Work instructions: If a record holds a picture, leave the picture out, but write out everything else exactly.

Information provided:
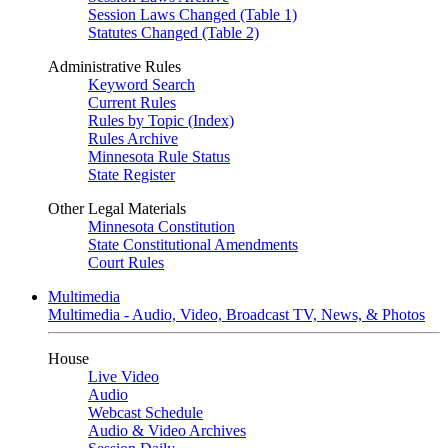
Session Laws Changed (Table 1)
Statutes Changed (Table 2)
Administrative Rules
Keyword Search
Current Rules
Rules by Topic (Index)
Rules Archive
Minnesota Rule Status
State Register
Other Legal Materials
Minnesota Constitution
State Constitutional Amendments
Court Rules
Multimedia
Multimedia - Audio, Video, Broadcast TV, News, & Photos
House
Live Video
Audio
Webcast Schedule
Audio & Video Archives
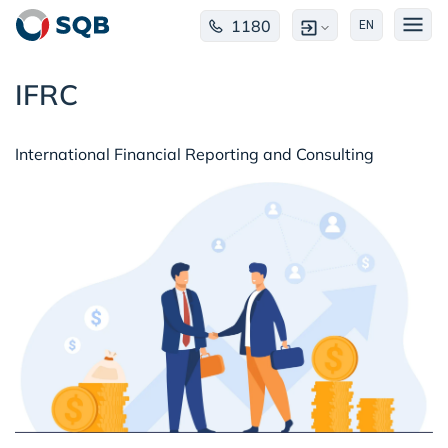
1180
EN
IFRC
International Financial Reporting and Consulting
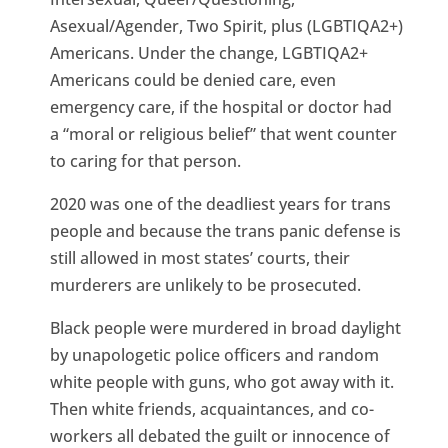
Asexual/Agender, Two Spirit, plus (LGBTIQA2+)
Americans. Under the change, LGBTIQA2+
Americans could be denied care, even
emergency care, if the hospital or doctor had
a “moral or religious belief” that went counter
to caring for that person.
2020 was one of the deadliest years for trans
people and because the trans panic defense is
still allowed in most states’ courts, their
murderers are unlikely to be prosecuted.
Black people were murdered in broad daylight
by unapologetic police officers and random
white people with guns, who got away with it.
Then white friends, acquaintances, and co-
workers all debated the guilt or innocence of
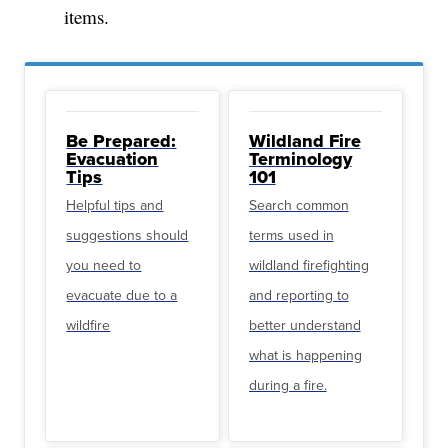
items.
Be Prepared:
Wildland Fire
Evacuation
Terminology
Tips
101
Helpful tips and
Search common
suggestions should
terms used in
you need to
wildland firefighting
evacuate due to a
and reporting to
wildfire
better understand
what is happening
during a fire.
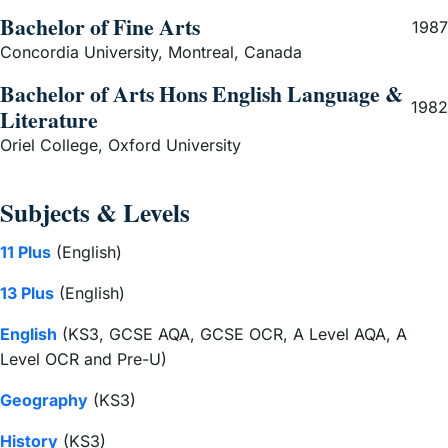
Bachelor of Fine Arts
1987
Concordia University, Montreal, Canada
Bachelor of Arts Hons English Language &
1982
Literature
Oriel College, Oxford University
Subjects & Levels
11 Plus
(English)
13 Plus
(English)
English
(KS3, GCSE AQA, GCSE OCR, A Level AQA, A
Level OCR and Pre-U)
Geography
(KS3)
History
(KS3)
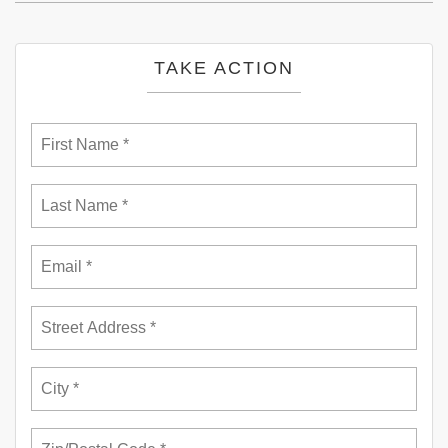
TAKE ACTION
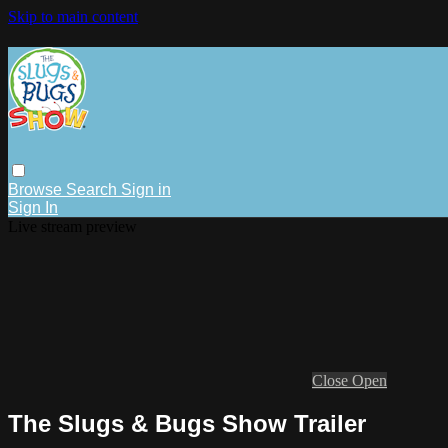
Skip to main content
Browse
Search
Sign in
Sign In
Live stream preview
Close
Open
The Slugs & Bugs Show Trailer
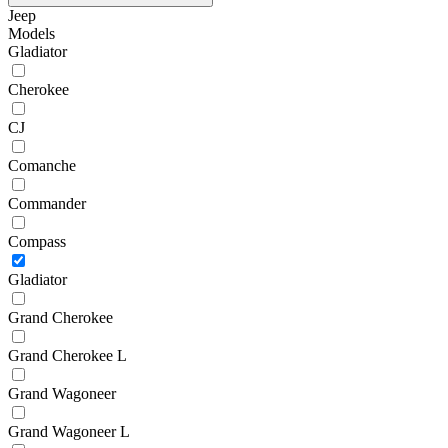
Jeep
Models
Gladiator
Cherokee
CJ
Comanche
Commander
Compass
Gladiator
Grand Cherokee
Grand Cherokee L
Grand Wagoneer
Grand Wagoneer L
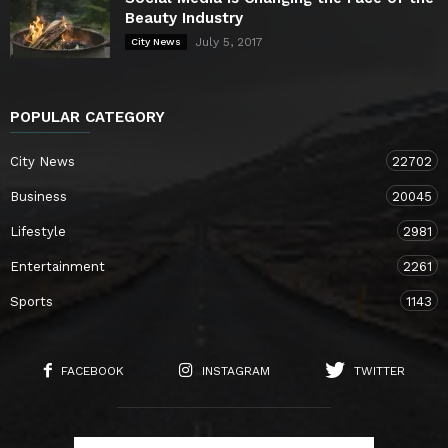
Beauty Industry
July 5, 2017
City News
POPULAR CATEGORY
City News
22702
Business
20045
Lifestyle
2981
Entertainment
2261
Sports
1143
FACEBOOK
INSTAGRAM
TWITTER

The completed task:
Session Laws Changed (Table 1)
Statutes Changed (Table 2)
Administrative Rules
Keyword Search
Current Rules
Rules by Topic (Index)
Rules Archive
Minnesota Rule Status
State Register
Other Legal Materials
Minnesota Constitution
State Constitutional Amendments
Court Rules
Multimedia
Multimedia - Audio, Video, Broadcast TV, News, & Photos
House
Live Video
Audio
Webcast Schedule
Audio & Video Archives
1180
EN
IFRC
International Financial Reporting and Consulting
Asexual/Agender, Two Spirit, plus (LGBTIQA2+)
Americans. Under the change, LGBTIQA2+
Americans could be denied care, even
emergency care, if the hospital or doctor had
a “moral or religious belief” that went counter
to caring for that person.
2020 was one of the deadliest years for trans
people and because the trans panic defense is
still allowed in most states’ courts, their
murderers are unlikely to be prosecuted.
Black people were murdered in broad daylight
by unapologetic police officers and random
white people with guns, who got away with it.
Then white friends, acquaintances, and co-
workers all debated the guilt or innocence of
items.
Be Prepared:
Wildland Fire
Evacuation
Terminology
Tips
101
Helpful tips and
Search common
suggestions should
terms used in
you need to
wildland firefighting
evacuate due to a
and reporting to
wildfire
better understand
what is happening
during a fire.
Bachelor of Fine Arts
1987
Concordia University, Montreal, Canada
Bachelor of Arts Hons English Language &
1982
Literature
Oriel College, Oxford University
Subjects & Levels
11 Plus
(English)
13 Plus
(English)
English
(KS3, GCSE AQA, GCSE OCR, A Level AQA, A
Level OCR and Pre-U)
Geography
(KS3)
History
(KS3)
TAKE ACTION
Skip to main content
Browse
Search
Sign in
Sign In
Live stream preview
Close
Open
The Slugs & Bugs Show Trailer
Jeep
Models
Gladiator
Cherokee
CJ
Comanche
Commander
Compass
Gladiator
Grand Cherokee
Grand Cherokee L
Grand Wagoneer
Grand Wagoneer L
Beauty Industry
July 5, 2017
City News
POPULAR CATEGORY
City News
22702
Business
20045
Lifestyle
2981
Entertainment
2261
Sports
1143
FACEBOOK
INSTAGRAM
TWITTER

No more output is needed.